OBJECTIVE: The number of adults with congenital heart disease who require cardiac surgery is projected to increase dramatically. Controversy exists as to whether such procedures should be performed in pediatric centers, which generally have the greatest experience with operations for congenital heart disease. We sought to report the outcomes for cardiac surgery performed in adults (>or=21 years of age) at children's hospitals and determine how these practices varied among institutions.
METHODS: Data from July 2005 to June 2007 from the Child Health Corporation of America, a consortium of 37 free-standing children's hospitals, were analyzed to determine the institutional volume, type of cardiac procedure, outcome, and hospital charges. Individual institutional variables were analyzed to determine which factors might be associated with the practice of performing adult cardiac surgery in children's hospitals.
RESULTS: During the study period, there were 719 admissions for cardiac surgery in adults at Child Health Corporation of America institutions.

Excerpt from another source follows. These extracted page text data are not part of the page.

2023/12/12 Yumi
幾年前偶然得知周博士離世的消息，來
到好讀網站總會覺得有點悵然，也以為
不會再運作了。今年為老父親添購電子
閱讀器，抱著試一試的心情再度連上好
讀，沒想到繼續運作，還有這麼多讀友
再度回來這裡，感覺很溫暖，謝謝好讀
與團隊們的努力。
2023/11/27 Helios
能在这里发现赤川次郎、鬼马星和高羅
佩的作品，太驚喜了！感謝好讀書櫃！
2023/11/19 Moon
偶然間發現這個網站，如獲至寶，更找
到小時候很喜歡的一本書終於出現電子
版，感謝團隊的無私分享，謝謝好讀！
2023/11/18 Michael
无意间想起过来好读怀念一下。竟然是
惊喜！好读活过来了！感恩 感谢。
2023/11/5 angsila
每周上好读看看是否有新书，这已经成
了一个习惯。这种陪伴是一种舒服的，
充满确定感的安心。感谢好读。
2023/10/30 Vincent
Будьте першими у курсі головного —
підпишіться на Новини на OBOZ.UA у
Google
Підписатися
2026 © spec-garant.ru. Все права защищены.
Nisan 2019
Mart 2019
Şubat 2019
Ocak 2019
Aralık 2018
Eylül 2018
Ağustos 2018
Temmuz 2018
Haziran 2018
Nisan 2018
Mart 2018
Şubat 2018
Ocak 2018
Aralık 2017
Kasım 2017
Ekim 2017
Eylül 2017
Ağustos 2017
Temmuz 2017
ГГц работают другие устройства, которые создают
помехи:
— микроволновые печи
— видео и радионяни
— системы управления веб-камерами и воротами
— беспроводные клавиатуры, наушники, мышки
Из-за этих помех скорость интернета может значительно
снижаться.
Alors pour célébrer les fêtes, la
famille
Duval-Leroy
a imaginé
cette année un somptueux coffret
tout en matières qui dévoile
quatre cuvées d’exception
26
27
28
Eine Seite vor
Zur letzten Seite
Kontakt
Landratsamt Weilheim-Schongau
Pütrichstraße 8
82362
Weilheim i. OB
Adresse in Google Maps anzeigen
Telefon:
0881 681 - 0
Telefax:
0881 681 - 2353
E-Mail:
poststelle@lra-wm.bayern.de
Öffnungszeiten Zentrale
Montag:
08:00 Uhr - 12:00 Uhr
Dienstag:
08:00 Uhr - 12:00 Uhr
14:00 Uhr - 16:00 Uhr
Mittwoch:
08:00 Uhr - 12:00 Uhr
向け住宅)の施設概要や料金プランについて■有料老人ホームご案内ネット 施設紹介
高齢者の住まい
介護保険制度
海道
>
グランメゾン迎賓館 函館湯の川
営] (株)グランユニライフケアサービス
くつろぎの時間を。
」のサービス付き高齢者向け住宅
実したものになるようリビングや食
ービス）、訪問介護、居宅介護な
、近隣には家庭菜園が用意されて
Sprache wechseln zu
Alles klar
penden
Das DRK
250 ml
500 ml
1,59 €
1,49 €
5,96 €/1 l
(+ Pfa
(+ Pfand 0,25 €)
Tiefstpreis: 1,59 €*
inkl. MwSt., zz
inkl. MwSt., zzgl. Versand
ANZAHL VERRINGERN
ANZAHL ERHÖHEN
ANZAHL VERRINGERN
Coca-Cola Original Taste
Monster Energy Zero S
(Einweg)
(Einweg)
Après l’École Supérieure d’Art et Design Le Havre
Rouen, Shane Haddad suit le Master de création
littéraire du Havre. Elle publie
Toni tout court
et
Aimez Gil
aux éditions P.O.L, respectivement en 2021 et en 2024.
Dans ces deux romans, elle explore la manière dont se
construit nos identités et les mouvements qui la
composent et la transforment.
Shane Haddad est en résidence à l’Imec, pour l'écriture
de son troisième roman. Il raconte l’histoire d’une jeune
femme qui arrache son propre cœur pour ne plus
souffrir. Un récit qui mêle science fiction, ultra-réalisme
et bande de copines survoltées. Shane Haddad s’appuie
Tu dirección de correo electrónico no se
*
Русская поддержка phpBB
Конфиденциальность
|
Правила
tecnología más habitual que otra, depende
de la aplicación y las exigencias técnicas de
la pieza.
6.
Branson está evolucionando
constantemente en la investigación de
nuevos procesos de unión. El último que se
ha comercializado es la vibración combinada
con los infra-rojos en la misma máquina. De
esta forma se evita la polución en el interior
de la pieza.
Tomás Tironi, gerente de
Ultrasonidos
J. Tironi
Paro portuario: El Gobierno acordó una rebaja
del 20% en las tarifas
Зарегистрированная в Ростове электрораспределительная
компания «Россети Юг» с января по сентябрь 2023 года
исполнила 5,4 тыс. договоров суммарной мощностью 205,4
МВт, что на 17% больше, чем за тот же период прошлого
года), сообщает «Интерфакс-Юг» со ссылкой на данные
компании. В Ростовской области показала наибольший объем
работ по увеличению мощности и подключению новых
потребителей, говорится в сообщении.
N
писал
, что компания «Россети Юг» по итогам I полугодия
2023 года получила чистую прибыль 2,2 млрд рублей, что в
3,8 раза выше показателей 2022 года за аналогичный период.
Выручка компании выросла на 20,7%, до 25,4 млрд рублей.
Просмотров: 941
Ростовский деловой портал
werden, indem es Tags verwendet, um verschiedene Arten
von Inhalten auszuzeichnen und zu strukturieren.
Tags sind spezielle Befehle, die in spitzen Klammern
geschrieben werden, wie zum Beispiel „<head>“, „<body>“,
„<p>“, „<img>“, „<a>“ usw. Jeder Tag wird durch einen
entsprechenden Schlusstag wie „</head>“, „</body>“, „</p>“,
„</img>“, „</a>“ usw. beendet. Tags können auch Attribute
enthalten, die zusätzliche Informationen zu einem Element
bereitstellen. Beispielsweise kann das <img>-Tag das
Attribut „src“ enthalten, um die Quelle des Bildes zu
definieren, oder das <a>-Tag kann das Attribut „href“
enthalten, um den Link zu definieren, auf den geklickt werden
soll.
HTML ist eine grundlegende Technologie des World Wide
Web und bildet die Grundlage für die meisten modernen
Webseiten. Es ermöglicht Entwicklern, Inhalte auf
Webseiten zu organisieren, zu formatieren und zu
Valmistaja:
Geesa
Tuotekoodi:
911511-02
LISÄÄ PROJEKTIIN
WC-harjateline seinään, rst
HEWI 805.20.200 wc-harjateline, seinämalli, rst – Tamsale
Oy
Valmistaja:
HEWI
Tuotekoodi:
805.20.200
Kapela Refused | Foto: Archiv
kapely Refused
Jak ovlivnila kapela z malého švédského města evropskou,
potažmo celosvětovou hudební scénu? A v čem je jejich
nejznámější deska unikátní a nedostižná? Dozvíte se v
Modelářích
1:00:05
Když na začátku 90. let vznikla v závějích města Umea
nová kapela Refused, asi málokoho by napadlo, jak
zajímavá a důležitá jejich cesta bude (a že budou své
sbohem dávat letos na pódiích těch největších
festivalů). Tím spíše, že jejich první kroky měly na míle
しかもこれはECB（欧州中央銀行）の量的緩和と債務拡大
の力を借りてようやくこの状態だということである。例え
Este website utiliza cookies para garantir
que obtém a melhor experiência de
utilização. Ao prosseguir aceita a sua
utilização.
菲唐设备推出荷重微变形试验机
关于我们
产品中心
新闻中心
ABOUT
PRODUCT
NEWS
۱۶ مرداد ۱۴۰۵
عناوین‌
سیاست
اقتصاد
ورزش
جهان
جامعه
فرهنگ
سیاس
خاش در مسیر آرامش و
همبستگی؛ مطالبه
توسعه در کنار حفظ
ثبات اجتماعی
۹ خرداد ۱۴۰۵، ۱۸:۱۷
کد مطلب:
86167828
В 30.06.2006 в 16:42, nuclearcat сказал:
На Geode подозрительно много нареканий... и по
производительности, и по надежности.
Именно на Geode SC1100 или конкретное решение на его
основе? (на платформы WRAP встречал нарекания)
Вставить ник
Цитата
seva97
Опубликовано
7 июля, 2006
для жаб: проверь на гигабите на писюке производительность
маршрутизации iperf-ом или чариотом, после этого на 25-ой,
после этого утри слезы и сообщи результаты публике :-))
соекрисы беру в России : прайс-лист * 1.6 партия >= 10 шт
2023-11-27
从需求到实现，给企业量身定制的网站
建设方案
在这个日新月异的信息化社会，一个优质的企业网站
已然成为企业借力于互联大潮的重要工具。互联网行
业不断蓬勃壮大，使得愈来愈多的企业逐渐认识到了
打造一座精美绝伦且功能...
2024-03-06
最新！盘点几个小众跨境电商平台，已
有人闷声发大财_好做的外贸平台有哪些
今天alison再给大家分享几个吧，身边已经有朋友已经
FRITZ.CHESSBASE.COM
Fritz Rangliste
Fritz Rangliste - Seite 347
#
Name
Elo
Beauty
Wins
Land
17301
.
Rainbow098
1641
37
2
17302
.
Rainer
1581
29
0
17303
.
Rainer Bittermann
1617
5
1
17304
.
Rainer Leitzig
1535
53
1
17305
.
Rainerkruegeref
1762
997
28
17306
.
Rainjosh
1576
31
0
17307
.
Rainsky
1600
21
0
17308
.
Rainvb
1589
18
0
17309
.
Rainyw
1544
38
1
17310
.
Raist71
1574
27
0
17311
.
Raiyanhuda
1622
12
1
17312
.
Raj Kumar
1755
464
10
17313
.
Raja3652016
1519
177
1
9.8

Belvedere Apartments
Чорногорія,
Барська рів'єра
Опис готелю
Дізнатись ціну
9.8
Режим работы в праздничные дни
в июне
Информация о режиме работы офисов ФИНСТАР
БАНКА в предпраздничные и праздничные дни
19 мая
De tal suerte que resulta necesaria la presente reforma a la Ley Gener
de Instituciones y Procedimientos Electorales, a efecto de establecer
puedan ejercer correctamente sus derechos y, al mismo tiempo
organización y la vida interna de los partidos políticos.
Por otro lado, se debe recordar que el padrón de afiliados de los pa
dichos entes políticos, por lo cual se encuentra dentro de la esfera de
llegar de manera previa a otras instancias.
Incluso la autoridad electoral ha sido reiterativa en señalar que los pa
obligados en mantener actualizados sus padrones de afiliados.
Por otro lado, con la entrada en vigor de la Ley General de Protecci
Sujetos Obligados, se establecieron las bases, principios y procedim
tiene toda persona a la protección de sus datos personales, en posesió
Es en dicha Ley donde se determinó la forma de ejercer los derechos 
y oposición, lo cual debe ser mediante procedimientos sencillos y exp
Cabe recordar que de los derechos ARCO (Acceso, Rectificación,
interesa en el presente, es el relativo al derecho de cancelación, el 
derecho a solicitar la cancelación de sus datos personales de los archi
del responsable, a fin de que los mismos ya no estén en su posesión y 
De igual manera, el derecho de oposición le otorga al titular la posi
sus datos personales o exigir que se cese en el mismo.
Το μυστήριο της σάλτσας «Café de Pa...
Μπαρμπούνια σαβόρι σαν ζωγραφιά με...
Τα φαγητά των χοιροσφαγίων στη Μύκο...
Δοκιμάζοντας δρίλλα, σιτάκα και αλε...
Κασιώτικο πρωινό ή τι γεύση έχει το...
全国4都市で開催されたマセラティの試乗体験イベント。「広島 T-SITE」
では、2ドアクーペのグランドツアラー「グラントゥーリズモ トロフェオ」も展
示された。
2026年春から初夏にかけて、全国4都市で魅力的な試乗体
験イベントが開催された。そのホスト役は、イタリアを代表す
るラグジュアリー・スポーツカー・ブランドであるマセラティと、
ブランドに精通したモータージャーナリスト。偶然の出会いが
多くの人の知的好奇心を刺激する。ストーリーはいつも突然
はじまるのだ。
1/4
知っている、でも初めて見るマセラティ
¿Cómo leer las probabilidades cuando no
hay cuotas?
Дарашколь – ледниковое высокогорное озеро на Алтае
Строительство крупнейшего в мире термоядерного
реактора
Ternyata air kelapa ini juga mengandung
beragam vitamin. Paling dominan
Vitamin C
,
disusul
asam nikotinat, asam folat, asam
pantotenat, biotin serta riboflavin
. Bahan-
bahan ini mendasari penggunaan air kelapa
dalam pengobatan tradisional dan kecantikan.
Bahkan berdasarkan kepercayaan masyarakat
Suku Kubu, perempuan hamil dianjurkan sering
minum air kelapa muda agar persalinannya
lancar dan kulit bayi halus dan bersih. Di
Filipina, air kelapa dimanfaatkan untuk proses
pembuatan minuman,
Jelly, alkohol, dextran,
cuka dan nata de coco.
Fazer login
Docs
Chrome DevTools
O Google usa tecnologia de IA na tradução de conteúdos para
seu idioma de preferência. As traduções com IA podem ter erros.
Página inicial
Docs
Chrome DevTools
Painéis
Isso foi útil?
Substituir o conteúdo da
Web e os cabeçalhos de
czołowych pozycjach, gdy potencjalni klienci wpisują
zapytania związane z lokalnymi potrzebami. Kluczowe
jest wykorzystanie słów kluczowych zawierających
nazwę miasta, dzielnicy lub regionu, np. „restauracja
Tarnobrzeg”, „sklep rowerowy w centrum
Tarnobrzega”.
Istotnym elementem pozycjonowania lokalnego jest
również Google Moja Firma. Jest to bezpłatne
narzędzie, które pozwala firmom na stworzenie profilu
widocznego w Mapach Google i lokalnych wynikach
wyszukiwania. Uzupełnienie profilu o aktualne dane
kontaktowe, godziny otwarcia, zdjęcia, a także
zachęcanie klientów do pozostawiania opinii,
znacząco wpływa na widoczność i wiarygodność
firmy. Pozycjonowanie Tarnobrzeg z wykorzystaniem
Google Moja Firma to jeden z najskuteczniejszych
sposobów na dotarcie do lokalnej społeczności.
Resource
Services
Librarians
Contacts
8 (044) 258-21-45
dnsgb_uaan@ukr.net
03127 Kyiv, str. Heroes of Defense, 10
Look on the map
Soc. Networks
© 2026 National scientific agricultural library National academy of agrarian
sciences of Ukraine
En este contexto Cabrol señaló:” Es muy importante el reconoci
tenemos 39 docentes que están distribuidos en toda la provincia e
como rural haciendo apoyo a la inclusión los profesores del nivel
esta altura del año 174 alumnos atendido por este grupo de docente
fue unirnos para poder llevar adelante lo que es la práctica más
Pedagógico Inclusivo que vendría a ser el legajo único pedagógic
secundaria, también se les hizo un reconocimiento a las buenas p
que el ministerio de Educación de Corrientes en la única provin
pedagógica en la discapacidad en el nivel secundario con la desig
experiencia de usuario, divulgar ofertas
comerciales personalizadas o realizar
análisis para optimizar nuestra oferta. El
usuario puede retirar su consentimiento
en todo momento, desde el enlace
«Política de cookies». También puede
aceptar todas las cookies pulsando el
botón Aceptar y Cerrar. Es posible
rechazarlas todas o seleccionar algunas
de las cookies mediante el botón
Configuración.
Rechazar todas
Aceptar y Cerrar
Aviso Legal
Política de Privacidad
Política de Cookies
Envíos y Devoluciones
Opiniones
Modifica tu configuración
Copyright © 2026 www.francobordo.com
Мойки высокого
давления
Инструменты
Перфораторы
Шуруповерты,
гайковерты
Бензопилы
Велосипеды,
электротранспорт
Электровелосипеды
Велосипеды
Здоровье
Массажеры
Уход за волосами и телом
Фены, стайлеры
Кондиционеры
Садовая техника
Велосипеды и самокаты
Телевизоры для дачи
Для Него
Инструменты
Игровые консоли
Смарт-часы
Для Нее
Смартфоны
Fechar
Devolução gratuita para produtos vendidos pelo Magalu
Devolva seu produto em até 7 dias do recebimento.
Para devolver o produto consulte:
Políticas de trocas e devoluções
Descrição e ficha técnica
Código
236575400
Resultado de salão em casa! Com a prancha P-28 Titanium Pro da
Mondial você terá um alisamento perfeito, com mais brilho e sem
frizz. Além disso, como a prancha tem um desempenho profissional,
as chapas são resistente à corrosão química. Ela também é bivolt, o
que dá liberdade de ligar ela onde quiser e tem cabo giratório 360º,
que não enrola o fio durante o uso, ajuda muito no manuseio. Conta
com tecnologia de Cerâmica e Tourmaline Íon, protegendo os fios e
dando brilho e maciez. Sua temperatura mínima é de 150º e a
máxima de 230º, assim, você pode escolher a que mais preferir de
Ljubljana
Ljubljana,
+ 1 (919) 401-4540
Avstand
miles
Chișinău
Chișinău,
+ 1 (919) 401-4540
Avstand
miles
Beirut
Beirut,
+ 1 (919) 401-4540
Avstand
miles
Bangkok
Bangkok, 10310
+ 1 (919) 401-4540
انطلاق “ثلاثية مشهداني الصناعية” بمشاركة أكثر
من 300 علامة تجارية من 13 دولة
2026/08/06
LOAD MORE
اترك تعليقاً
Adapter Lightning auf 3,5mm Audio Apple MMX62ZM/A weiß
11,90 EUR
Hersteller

The median age at the time of operation was 26 years (range, 21-86 years). The most common surgical procedures were implantation or revision of a pacemaker or defibrillator (n = 207 [29.2%]), pulmonary valve replacement (n = 119 [16.8%]), aortic valve replacement (n = 59 [8.3%]), and Fontan revision (n = 37 [5.2%]). The median hospital length of stay was 6 days (range, 1-175 days). The hospital mortality was 1.9%. Comorbid conditions likely to require other subspecialty care were present in more than 30% of patients. Among the Child Health Corporation of America centers, adult operations as a proportion of overall cardiac operations varied from 0% to 10.9%. There was no relationship between overall cardiac surgical volume and proportion of adult cases performed in Child Health Corporation of America centers.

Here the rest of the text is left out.